Holiday scams -- and how to avoid them

Retailers aren't the only ones who spend the year planning for the all-important holiday shopping season. Criminals also do advance work to scam money from unsuspecting consumers caught up in the holiday rush. 

Fraudsters collect as much credit card and personal information as they can, then pounce "right now around the holiday," David Kennedy, a former hacker for the National Security Agency and Marine Corps, told CBS MoneyWatch. "During this time, we're seeing a 317 percent increase in these attacks, compared to the average month," said Kennedy, now CEO of TrustedSec, a cybercrime investigations firm that includes major U.S. retailers among its clients.

Consumers should be on the lookout for fraud all year long, but the holidays bring added emotional pressure, especially for those with limited budgets. That can leave them more open to emails, texts or ads touting cash-saving offers. 

"If you get an email saying you're going to save money, you're more vulnerable during the holidays," said Beverly Harzog, a consumer finance analyst and credit card expert for U.S. News & World Report.

A letter from Santa

Scams currently in use target consumers with online coupons for specific products or retailers, then direct them to third-party sites that ask for credit card or other personal information. 

Another comes in the form of a letter from Santa, usually an email from a phony retailer offering the season's must-have toy as a marketing tool, said Harzog. "It'll say, 'you'll get a discount, but hurry since supplies are limited,'" an appeal that could start a parent's heart racing if their child was pining for the specific item, she noted.

"The biggest thing we're seeing that's fairly new now is targeted fake ads," said Kennedy. 

As with fake news, social media companies including Facebook have staff devoted to detecting and removing fake ads, but often the damage is already done. 

"The problem with Facebook is the main way they get revenue is through ads, and targeted ones at that," said Kennedy. "They try, but it's like whack-a-mole," in which the work of one bad actor is quickly replaced by the efforts of another, he added.

Emails and texts alerting recipients that a package won't get to them unless they take action are another way of getting the unsuspecting to hand over personal information. "The package ones are the largest we're seeing now -- 'hey, we tried to deliver and we're sending your package back,'" said Kennedy. He noted that the idea is to get people to enter their user name, password and possibly credit card information by directing them to sites made to resemble FedEx or Amazon.

How to steer clear of traps

While holiday scams abound, you can take some simple steps to avoid many, if not all, of the traps.

Never click on links, and don't enter credit card or personal information on third-party sites, both Harzog and Kennedy advise. Instead, type in the address yourself, then eyeball it to make sure it looks right, starting with the "https." "A site might look like something you're familiar with, then you click on the link and they download malware," said Harzog. 

There are legitimate coupons and codes, some offered by legitimate third-party sites. Still, while it's safe to enter a discount code, it's not when it comes to personal information, said Kennedy.

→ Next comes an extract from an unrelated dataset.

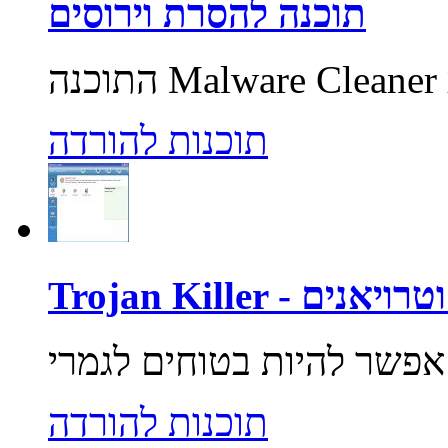
תוכנה להסרת וירוסים
תוכנות להורדה
רוסים וטרויאנים
תוכנות להורדה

Consumers should instead go directly to the retailer's site and then look at the address bar in their web browser to ensure it's really Amazon or Kohl's because scam sites often look nearly identical.  

Some scams involve taking passwords and emails obtained from prior hackings of sites such as LinkedIn, which was breached in 2012, with about 100 million user emails and passwords believed taken.

Stolen passwords can show up years later in emails, said Kennedy, with a message along the lines of: "We know that you've been browsing adult sites, and we have your password. We're going to contact your employer and family unless you pay us this much in bitcoin," he said. "They actually incorporate holiday stuff into it, like 'I'm going to ruin your Christmas.'"

"People are falling for this, even if they've never been to an adult site," said Kennedy, who noted that many become rattled reading someone knows their password.

Consumers still in a giving mood should be wary of phony appeals for needy children or dog shelters. "Make sure it's a real charity," said Harzog, who recommended charitynavigator.com as a legitimate site to research charitable organizations.